THE PROBLEM: Your friends invite you to happy hour and you cautiously accept their invitation. You have a long run scheduled in the morning, but surely you’ll be OK if you only have one drink. But you’re having a good time and before you know it, one drink turns into two … then three… or more.

When your alarm goes off the next morning, you have a pounding headache, unquenchable thirst, and an upset stomach. You are hungover with a capital H. You want to stay in bed all day, but you have a 12-miler on the docket.

SHOULD YOU GO RUN? Well, that depends. Experts say one of the best ways to recover from a hangover is to exercise. You’ll literally sweat out the alcohol, which should help you to bounce back more quickly.

HOWEVER, alcohol is dehydrating. One of the reasons that you have a bad headache and dry throat during a hangover is because your body is running low on fluids.

As most runners know, starting a run when you’re already dehydrated is not a good idea. The run will likely go poorly, and you’ll end up feeling worse afterwards than you did before you started.

TEMPORARY FIX: Chug some water or a sports drink as soon as you wake up. If you really aren’t feeling well, go back to sleep for awhile. Once you’re ready to get out of bed, drink more water. Then eat a healthy breakfast, such as oatmeal or toast with peanut butter and banana, to give your energy levels a boost.

After you have food in your stomach, assess how you feel. If you feel up to running, do an “easy”, short workout. If you had plans to do a long run or speed workout, delay that training run until another day, and stick with easy-paced run today.

Accept that the run probably won’t go too well. The lingering alcohol in your system will likely hinder your performance, so expect to feel sluggish and log a slower pace than normal.
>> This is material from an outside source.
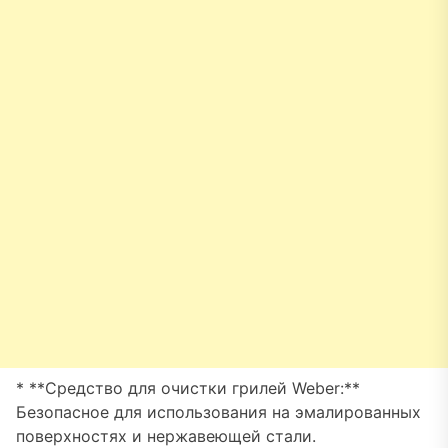
* **Средство для очистки грилей Weber:**
Безопасное для использования на эмалированных
поверхностях и нержавеющей стали.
If you still don’t feel well mid-run, stop running and walk – or go back to bed – instead.

HOW TO PREVENT IT IN THE FUTURE: Being hungover on the morning of a run happens to the best of us – sometimes the night gets away from you! Chalk it up as nothing more than a learning experience.

The next time your friends invite you to happy hour, only have one drink. If you don’t trust yourself to stick with one alcoholic beverage in that situation, then decline their invitation. Or re-work your training schedule so that you don’t run the morning after happy hours.

NOTE: This article is not a substitute for medical advice. Never run when you’re under the influence of alcohol, and never run when you feel dizzy, dehydrated, or sick.